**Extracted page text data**
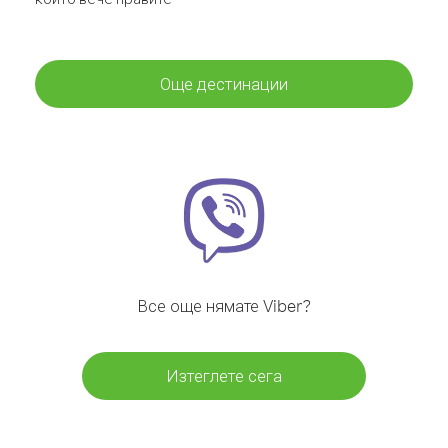
Още дестинации
Все още нямате Viber?
Изтеглете сега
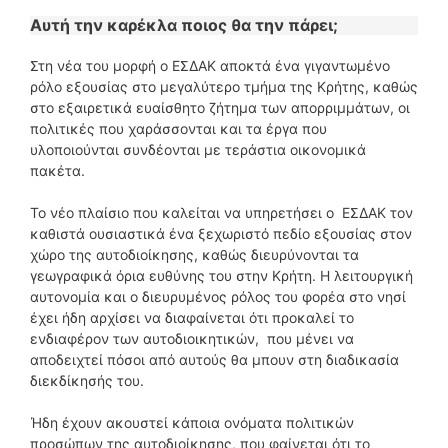
Αυτή την καρέκλα ποιος θα την πάρει;
Στη νέα του μορφή ο ΕΣΔΑΚ αποκτά ένα γιγαντωμένο
ρόλο εξουσίας στο μεγαλύτερο τμήμα της Κρήτης, καθώς
στο εξαιρετικά ευαίσθητο ζήτημα των απορριμμάτων, οι
πολιτικές που χαράσσονται και τα έργα που
υλοποιούνται συνδέονται με τεράστια οικονομικά
πακέτα.
Το νέο πλαίσιο που καλείται να υπηρετήσει ο ΕΣΔΑΚ τον
καθιστά ουσιαστικά ένα ξεχωριστό πεδίο εξουσίας στον
χώρο της αυτοδιοίκησης, καθώς διευρύνονται τα
γεωγραφικά όρια ευθύνης του στην Κρήτη. Η λειτουργική
αυτονομία και ο διευρυμένος ρόλος του φορέα στο νησί
έχει ήδη αρχίσει να διαφαίνεται ότι προκαλεί το
ενδιαφέρον των αυτοδιοικητικών, που μένει να
αποδειχτεί πόσοι από αυτούς θα μπουν στη διαδικασία
διεκδίκησής του.
Ήδη έχουν ακουστεί κάποια ονόματα πολιτικών
προσώπων της αυτοδιοίκησης, που φαίνεται ότι το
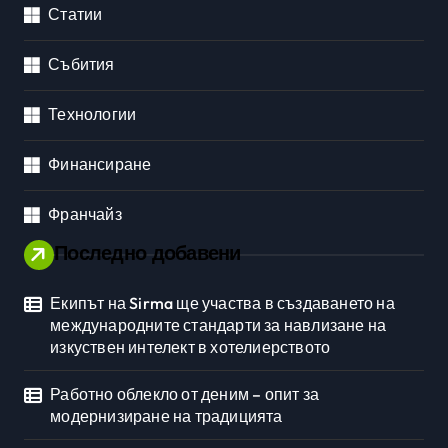
Статии
Събития
Технологии
Финансиране
Франчайз
Последно добавени
Екипът на Sirma ще участва в създаването на
международните стандарти за навлизане на
изкуствен интелект в хотелиерството
Работно облекло от деним – опит за
модернизиране на традицията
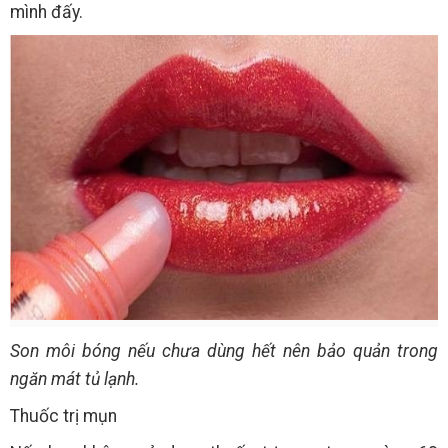
mình đấy.
Son môi bóng nếu chưa dùng hết nên bảo quản trong
ngăn mát tủ lạnh.
Thuốc trị mụn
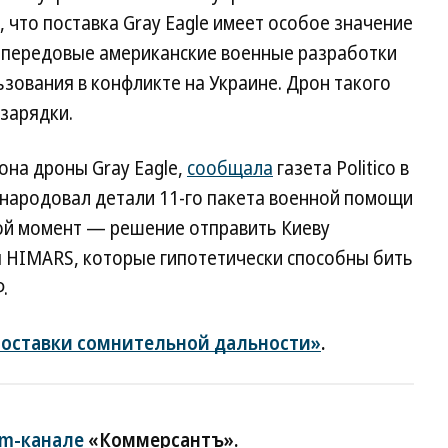
 что поставка Gray Eagle имеет особое значение
 передовые американские военные разработки
зования в конфликте на Украине. Дрон такого
дзарядки.
она дроны Gray Eagle,
сообщала
газета Politico в
бнародовал детали 11-го пакета военной помощи
вой момент — решение отправить Киеву
я HIMARS, которые гипотетически способны бить
.
оставки сомнительной дальности»
.
am-канале
«Коммерсантъ».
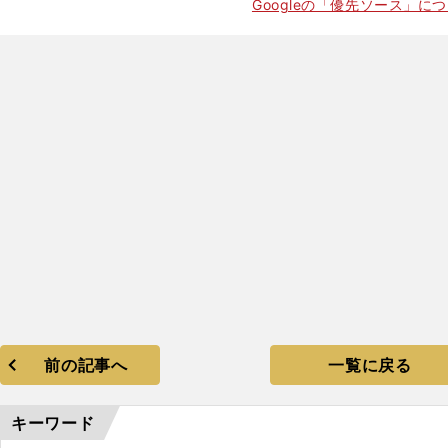
Googleの「優先ソース」に
。
こ
、
前の記事へ
一覧に戻る
キーワード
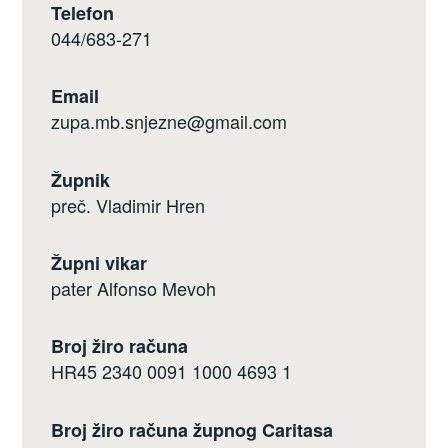
Telefon
044/683-271
Email
zupa.mb.snjezne@gmail.com
Župnik
preč. Vladimir Hren
Župni vikar
pater Alfonso Mevoh
Broj žiro računa
HR45 2340 0091 1000 4693 1
Broj žiro računa župnog Caritasa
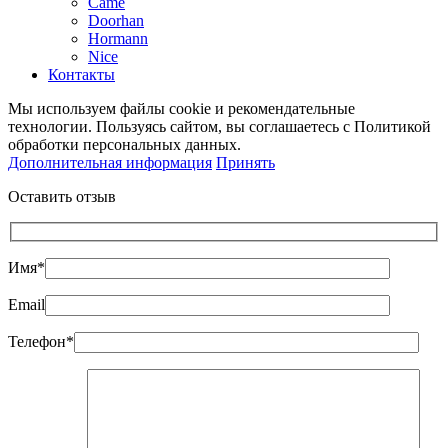
Came
Doorhan
Hormann
Nice
Контакты
Мы используем файлы cookie и рекомендательные
технологии. Пользуясь сайтом, вы соглашаетесь с Политикой
обработки персональных данных.
Дополнительная информация
Принять
Оставить отзыв
Имя*
Email
Телефон*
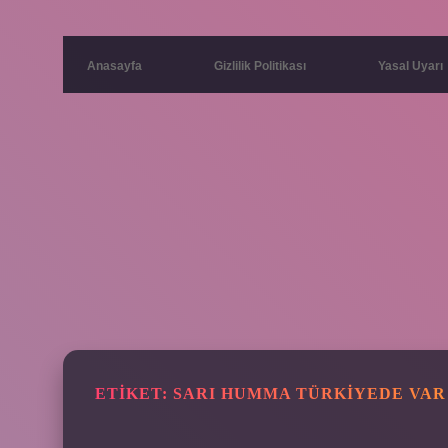
Anasayfa
Gizlilik Politikası
Yasal Uyarı
ETIKET:
SARI HUMMA TÜRKIYEDE VAR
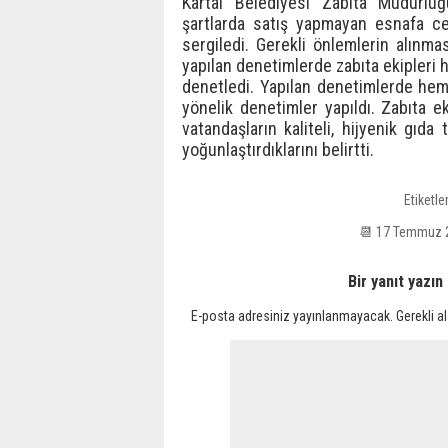
Kartal Belediyesi Zabıta Müdürlüğü
şartlarda satış yapmayan esnafa cez
sergiledi. Gerekli önlemlerin alınma
yapılan denetimlerde zabıta ekipleri h
denetledi. Yapılan denetimlerde he
yönelik denetimler yapıldı. Zabıta 
vatandaşların kaliteli, hijyenik gıd
yoğunlaştırdıklarını belirtti.
Etiketle
📆 17 Temmuz 
Bir yanıt yazın
E-posta adresiniz yayınlanmayacak.
Gerekli a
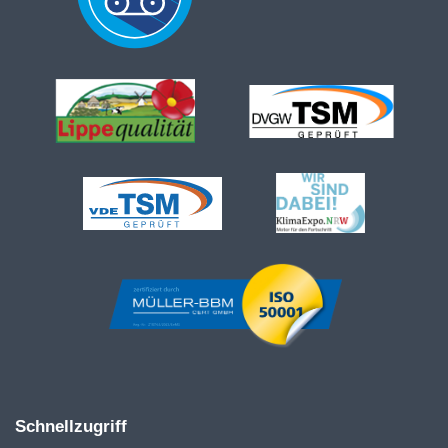
Schnellzugriff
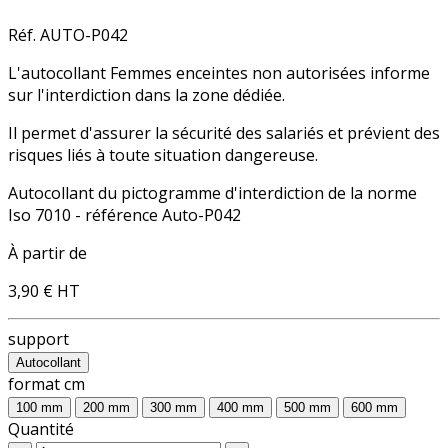
Réf. AUTO-P042
L'autocollant Femmes enceintes non autorisées informe
sur l'
interdiction
dans la zone dédiée.
Il permet d'assurer la sécurité des salariés et prévient des
risques liés à toute situation dangereuse.
Autocollant du pictogramme d'
interdiction
de la norme
Iso 7010 - référence Auto-P042
À partir de
3,90 €
HT
support
Autocollant
format cm
100 mm
200 mm
300 mm
400 mm
500 mm
600 mm
Quantité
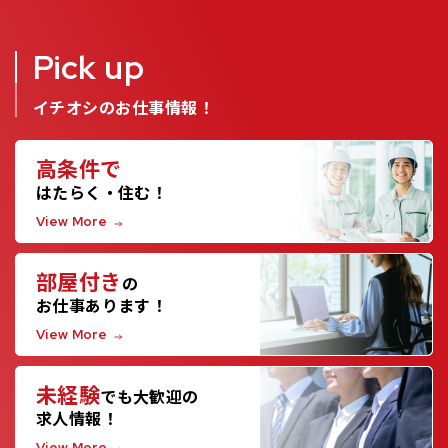
Pick up
イチオシのお仕事情報！
高条件で
はたらく・住む！
View More
部屋付き
の
お仕事あります！
View More
未経験
でも大歓迎の
求人情報！
View More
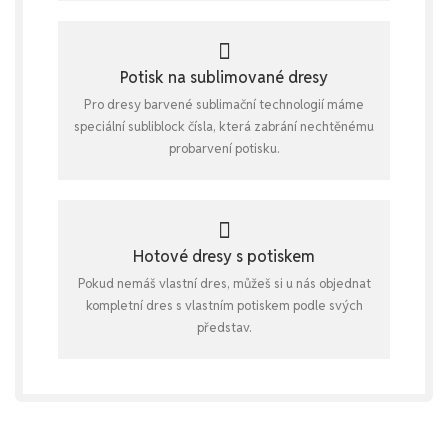
Potisk na sublimované dresy
Pro dresy barvené sublimační technologií máme
speciální subliblock čísla, která zabrání nechtěnému
probarvení potisku.
Hotové dresy s potiskem
Pokud nemáš vlastní dres, můžeš si u nás objednat
kompletní dres s vlastním potiskem podle svých
představ.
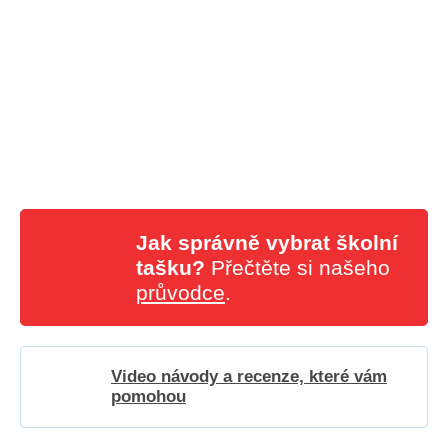
Jak správně vybrat školní
tašku?
Přečtěte si našeho
průvodce
.
Video návody a recenze, které vám
pomohou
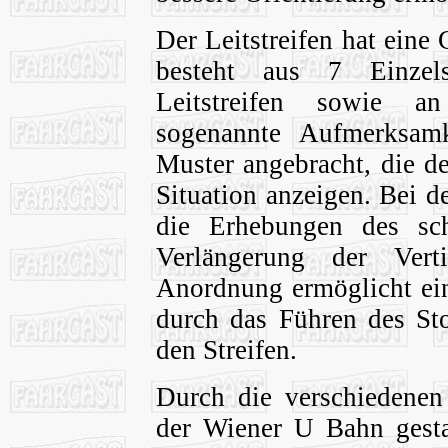
Der Leitstreifen hat ein
besteht aus 7 Einzel
Leitstreifen sowie a
sogenannte Aufmerksamke
Muster angebracht, die d
Situation anzeigen. Bei 
die Erhebungen des sch
Verlängerung der Verti
Anordnung ermöglicht ein
durch das Führen des Sto
den Streifen.
Durch die verschiedenen
der Wiener U Bahn gestal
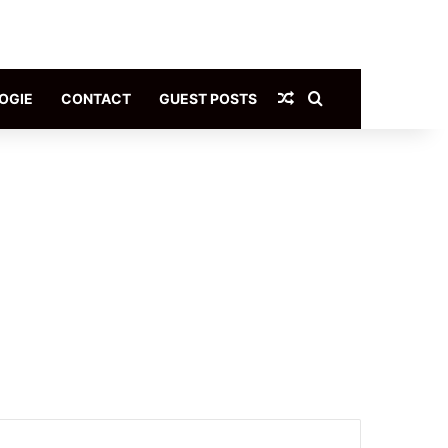
Article Aléatoire
Rechercher
OGIE
CONTACT
GUEST POSTS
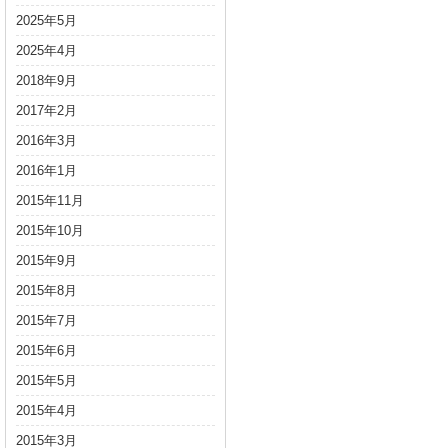
2025年5月
2025年4月
2018年9月
2017年2月
2016年3月
2016年1月
2015年11月
2015年10月
2015年9月
2015年8月
2015年7月
2015年6月
2015年5月
2015年4月
2015年3月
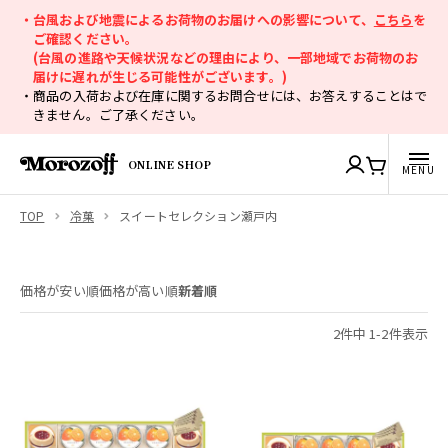
・台風および地震によるお荷物のお届けへの影響について、
こちら
を
ご確認ください。
(台風の進路や天候状況などの理由により、一部地域でお荷物のお
届けに遅れが生じる可能性がございます。)
・商品の入荷および在庫に関するお問合せには、お答えすることはで
きません。ご了承ください。
ONLINE SHOP
TOP
冷菓
スイートセレクション瀬戸内
価格が安い順
価格が高い順
新着順
2
件中
1
-
2
件表示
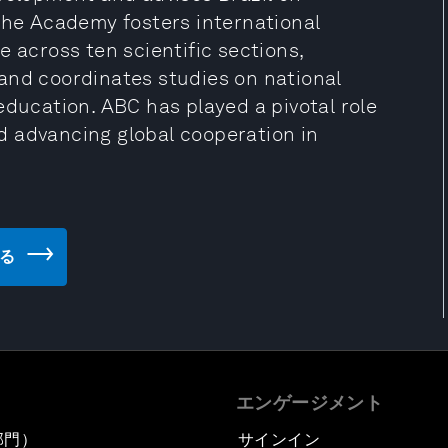
 The Academy fosters international
e across ten scientific sections,
and coordinates studies on national
education. ABC has played a pivotal role
and advancing global cooperation in
見る
エンゲージメント
部門）
サインイン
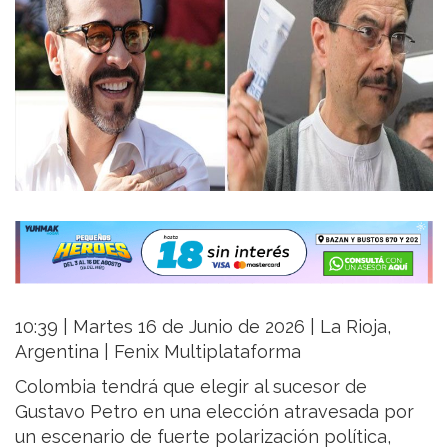
10:39 | Martes 16 de Junio de 2026 | La Rioja,
Argentina | Fenix Multiplataforma
Colombia tendrá que elegir al sucesor de
Gustavo Petro en una elección atravesada por
un escenario de fuerte polarización política,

**Problem details**
Copy out every line of the data where the word "dresy" occurs.

**Result**
Potisk na sublimované dresy
Pro dresy barvené sublimační technologií máme
Hotové dresy s potiskem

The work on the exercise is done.